ONE MUST TELL THE BEES

by J. Lawrence Matthews

Publisher: Manuscript

This homage to the Sherlock Holmes saga gives readers both his first case and his last.

Matthews’ novel begins with a manuscript that Holmes has sent Dr. John H. Watson detailing his adventures as a very young man in Civil War–era America (who knew?). Not only did Holmes solve his first case (spies stealing gun powder from the Du Pont works in Delaware) there, but he also became invaluable to Secretary of War Edwin M. Stanton, earned the confidence and friendship of President Abraham Lincoln, and was instrumental in the tracking down of the villainous John Wilkes Booth. And all this before Holmes reached his majority. He befriended Abraham, a Black boy who became his partner in sleuthing, showing up that nasty and opportunistic bully Allan Pinkerton. Readers also learn of Holmes’ very humble, Dickensian childhood as a boy named Johnnie Barrow: his brutish father; his mother who died young; and his brother, Mycroft, who essentially raised his sibling. It was Mycroft who decided they would become the Holmes brothers, erasing their past, and it was Lincoln himself who dubbed the detective “Sherlock.” Back to the present day. Watson, retired, receives an urgent message—along with that manuscript—instructing him to take a fast train from London to the south coast of England. There, Holmes, long retired himself, is a very contented beekeeper. On the way, Watson discovers that there has been a murder in one of the train’s compartments. The message proves to have been a lure, and Holmes and Watson face a final test at the hands of—well, no spoilers, but it is, as the doctor might say, deucedly clever.

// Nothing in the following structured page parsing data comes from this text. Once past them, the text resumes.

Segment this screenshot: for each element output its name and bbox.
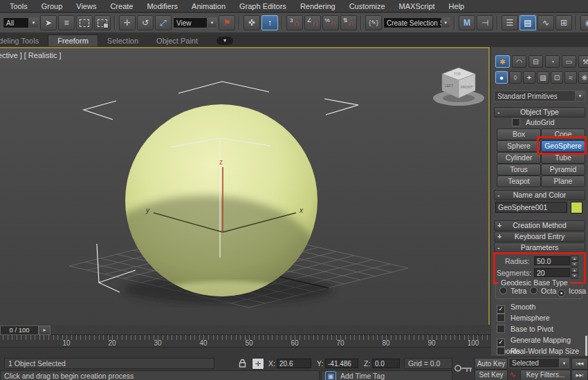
spinner-down-icon[interactable]: ▼ — [571, 273, 578, 278]
menu-rendering[interactable]: Rendering — [293, 2, 342, 10]
perspective-viewport[interactable]: [ Perspective ] [ Realistic ] — [0, 47, 490, 325]
absolute-mode-icon[interactable]: ✛ — [252, 358, 264, 370]
layer-manager-icon[interactable]: ☰ — [502, 15, 518, 30]
select-by-name-icon[interactable]: ≡ — [58, 15, 75, 30]
object-button-teapot[interactable]: Teapot — [497, 175, 541, 187]
selection-set-dropdown[interactable]: Create Selection Se ▼ — [383, 17, 450, 28]
rect-selection-region-icon[interactable] — [76, 15, 93, 30]
ribbon-tab-modeling[interactable]: Modeling Tools — [0, 35, 48, 46]
tab-utilities[interactable]: ⚒ — [578, 55, 588, 68]
x-coordinate-field[interactable]: 20.6 — [277, 359, 311, 368]
radio-icosa[interactable]: ● Icosa — [558, 287, 586, 297]
select-object-icon[interactable]: ➤ — [40, 15, 57, 30]
tab-hierarchy[interactable]: ⊟ — [529, 55, 543, 68]
tab-modify[interactable]: ◠ — [512, 55, 526, 68]
time-slider[interactable]: 0 / 100 ▸ — [0, 325, 491, 335]
spinner-up-icon[interactable]: ▲ — [571, 267, 578, 273]
key-mode-dropdown[interactable]: Selected ▼ — [508, 358, 569, 368]
next-frame-icon[interactable]: ▸ — [39, 325, 50, 335]
select-move-icon[interactable]: ✛ — [119, 15, 136, 30]
tab-create[interactable]: ✱ — [495, 55, 510, 68]
menu-help[interactable]: Help — [442, 2, 472, 10]
angle-snap-icon[interactable]: ∠∩ — [304, 15, 321, 30]
mirror-icon[interactable]: M — [459, 15, 475, 30]
track-bar[interactable]: 10 20 30 40 50 60 70 80 90 100 — [0, 335, 491, 348]
category-systems-icon[interactable]: ❋ — [578, 71, 588, 84]
percent-snap-icon[interactable]: %∩ — [322, 15, 339, 30]
selection-filter-dropdown[interactable]: All ▼ — [3, 17, 39, 28]
smooth-checkbox[interactable]: ✓ Smooth — [497, 303, 535, 314]
window-crossing-icon[interactable] — [94, 15, 111, 30]
object-button-sphere[interactable]: Sphere — [497, 140, 541, 152]
key-filters-button[interactable]: Key Filters... — [520, 370, 571, 380]
menu-group[interactable]: Group — [35, 2, 70, 10]
menu-graph-editors[interactable]: Graph Editors — [232, 2, 293, 10]
set-keys-icon[interactable] — [454, 361, 473, 376]
menu-create[interactable]: Create — [103, 2, 140, 10]
spinner-up-icon[interactable]: ▲ — [571, 256, 578, 261]
select-rotate-icon[interactable]: ↺ — [137, 15, 154, 30]
base-to-pivot-checkbox[interactable]: Base to Pivot — [497, 325, 553, 333]
object-button-pyramid[interactable]: Pyramid — [541, 164, 585, 175]
menu-tools[interactable]: Tools — [3, 2, 35, 10]
ribbon-tab-selection[interactable]: Selection — [98, 35, 147, 46]
object-button-geosphere[interactable]: GeoSphere — [541, 140, 585, 152]
go-to-start-icon[interactable]: |◀◀ — [571, 358, 588, 370]
menu-maxscript[interactable]: MAXScript — [392, 2, 442, 10]
keyboard-override-icon[interactable]: ↑ — [261, 15, 278, 30]
segments-field[interactable]: 20 — [534, 268, 570, 277]
object-color-swatch[interactable] — [571, 202, 582, 213]
go-to-end-icon[interactable]: ▶▶| — [571, 370, 588, 380]
snap-toggle-3d-icon[interactable]: 3∩ — [286, 15, 303, 30]
add-time-tag-label[interactable]: Add Time Tag — [340, 372, 385, 380]
rollout-parameters[interactable]: - Parameters — [494, 243, 585, 253]
tab-display[interactable]: ▭ — [562, 55, 576, 68]
segments-spinner[interactable]: ▲ ▼ — [571, 267, 578, 277]
object-button-cylinder[interactable]: Cylinder — [497, 152, 541, 164]
object-button-plane[interactable]: Plane — [541, 175, 585, 187]
ribbon-tab-object-paint[interactable]: Object Paint — [147, 35, 207, 46]
category-lights-icon[interactable]: ✦ — [523, 71, 535, 84]
time-tag-icon[interactable]: ▣ — [325, 371, 336, 380]
viewport-label[interactable]: [ Perspective ] [ Realistic ] — [0, 51, 62, 59]
object-button-cone[interactable]: Cone — [541, 129, 585, 140]
rollout-name-color[interactable]: - Name and Color — [494, 190, 585, 200]
ribbon-toggle-icon[interactable]: ▤ — [520, 15, 536, 30]
object-button-torus[interactable]: Torus — [497, 164, 541, 175]
y-coordinate-field[interactable]: -41.486 — [325, 359, 358, 368]
rollout-creation-method[interactable]: + Creation Method — [494, 220, 585, 231]
rollout-object-type[interactable]: - Object Type — [494, 107, 585, 117]
schematic-view-icon[interactable]: ⊞ — [555, 15, 572, 30]
selection-lock-icon[interactable] — [239, 359, 246, 368]
radius-spinner[interactable]: ▲ ▼ — [571, 256, 578, 265]
object-button-box[interactable]: Box — [497, 129, 541, 140]
ribbon-tab-freeform[interactable]: Freeform — [48, 35, 98, 46]
category-spacewarps-icon[interactable]: ≈ — [564, 71, 577, 84]
menu-views[interactable]: Views — [69, 2, 103, 10]
tab-motion[interactable]: ◔ — [545, 55, 560, 68]
category-cameras-icon[interactable]: ▨ — [537, 71, 549, 84]
panel-scrollbar-thumb[interactable] — [585, 336, 587, 356]
radio-octa[interactable]: Octa — [530, 287, 556, 295]
select-manipulate-icon[interactable]: ✜ — [244, 15, 260, 30]
category-shapes-icon[interactable]: ◊ — [509, 71, 522, 84]
hemisphere-checkbox[interactable]: Hemisphere — [497, 314, 550, 322]
real-world-map-size-checkbox[interactable]: Real-World Map Size — [497, 347, 579, 355]
set-key-button[interactable]: Set Key — [475, 370, 508, 380]
time-slider-handle[interactable]: 0 / 100 — [0, 325, 39, 335]
curve-editor-icon[interactable]: ∿ — [538, 15, 554, 30]
named-selection-sets-icon[interactable]: {✎} — [365, 15, 382, 30]
radio-tetra[interactable]: Tetra — [499, 287, 526, 295]
category-helpers-icon[interactable]: ⊡ — [551, 71, 563, 84]
menu-modifiers[interactable]: Modifiers — [140, 2, 185, 10]
radius-field[interactable]: 50.0 — [534, 256, 570, 265]
menu-animation[interactable]: Animation — [185, 2, 232, 10]
primitives-category-dropdown[interactable]: Standard Primitives ▼ — [494, 91, 585, 102]
spinner-down-icon[interactable]: ▼ — [571, 261, 578, 267]
ribbon-minimize-icon[interactable]: ▾ — [217, 37, 233, 45]
category-geometry-icon[interactable]: ● — [495, 71, 508, 84]
reference-coordinate-dropdown[interactable]: View ▼ — [173, 17, 217, 28]
auto-key-button[interactable]: Auto Key — [475, 358, 508, 370]
object-button-tube[interactable]: Tube — [541, 152, 585, 164]
select-scale-icon[interactable]: ⤢ — [155, 15, 172, 30]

The tone and the writing certainly ring true in these pages. In Matthews, Holmes has an acolyte to be proud of. (Indeed, it is a bit creepy how Holmes has reached a place in literature where he seems to readers to be a real, historical person—the ultimate compliment to poor Arthur Conan Doyle.) This novel seems intended to be the final word on the life of the esteemed detective. It’s no spoiler to say that the great man dies at the end, peacefully, with the humble and the exalted attending the service in a little country church. For all his famous career achievements in London, Holmes finds rest in picture-postcard rural England. Matthews’ portrayal of the sleuth is one that readers have come to know: Holmes’ affection for Watson, for example, which does not prevent his browbeating of the beleaguered man, and his constant showing off of his powers of observation and deduction. And if there is such a thing as militant patience, that’s the good doctor. In some ways, the book is too detailed—too committed to tying up even imagined loose ends. When told that Holmes’ ambivalent attitude toward women goes back to his having had a twin sister, long lost, that their cruel father forced into debauchery, readers can only roll their eyes (really?). On the other hand, the “American” Holmes is a refreshing creature: willing (and eager) to learn, acting properly deferential, and quite lacking the airs that the audience associates with the Baker Street legend, for all his talents and virtues. And he can even handle a horse.

Holmes fans will enjoy this tale’s admirable verisimilitude and bracing storytelling.